In short, communism, an evil ideology unlike any the world has seen, is responsible for the slaughter of more than 94 million human beings. It tops all plagues, natural disasters, crime, and other political ideologies, probably combined.
The VOCMF provided some quotes that remind us of the individual human cost of communism. Anhthu Lu is a Vietnamese-American, who escaped his communist nation as one of the “boat people.” He says, “There is no hope for a better tomorrow under communism. One can only hope to survive the daily rounds of communist shelling, or explosion into the villages, the schools, the markets. That is how I remember my childhood, one filled with fears, with destruction and deaths. That is what communism is all about: terror, destruction, retribution.”
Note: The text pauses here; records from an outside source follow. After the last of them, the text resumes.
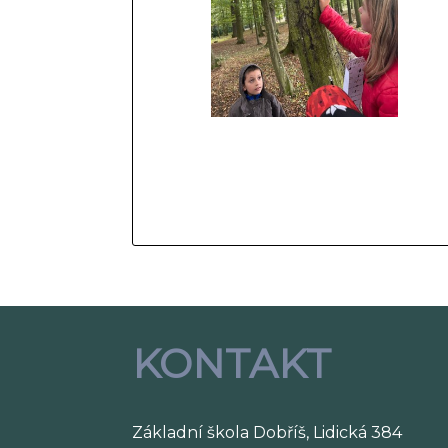
KONTAKT
Základní škola Dobříš, Lidická 384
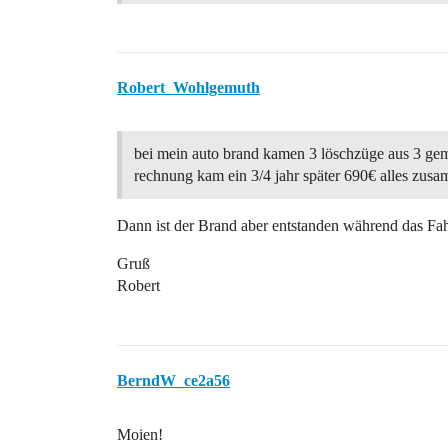
Robert_Wohlgemuth
bei mein auto brand kamen 3 löschzüge aus 3 gem
rechnung kam ein 3/4 jahr später 690€ alles zus
Dann ist der Brand aber entstanden während das Fah
Gruß
Robert
BerndW_ce2a56
Moien!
When he visited Stalin’s “paradise,” the French leftist writer Andre Gide said: “I doubt that in any country of the world, even Hitler’s Germany, is thought less free, more bowed down, more terrorized.”
Chinese philosopher Lin Yutang spoke of the “little terrors” of China: making 12-year-old children subject to capital punishment, sending women to work in underground coal mines, harassing workers during their lunchtime with threats of prison — or worse — if they are late returning to work.
While many Westerners recall Nazi-run death camps like Auschwitz and Buchenwald, few remember Soviet death camps named Kolyma and Magadan. True, Alexandr Solzhenitsyn mentioned them in “The Gulag Archipelago” as did Varlam Sjalamov in “Tales from Kolyma,” but as the late Swedish journalist Andres Kung wrote, “There are people who have still not heard of these communist extermination camps — even though the communists preceded the Nazis in creating such camps and killed an even larger number of people in their camps.
While the memorial is a welcome reminder of man’s capacity to do evil, one wishes that a similar structure were erected to remind the world of leftist academics, clergy and journalists who enabled communism to survive by writing and speaking lies about its true nature. They were more than enablers. They were co-conspirators and accessories to murder. They, too, deserve to share in communism’s ignominy.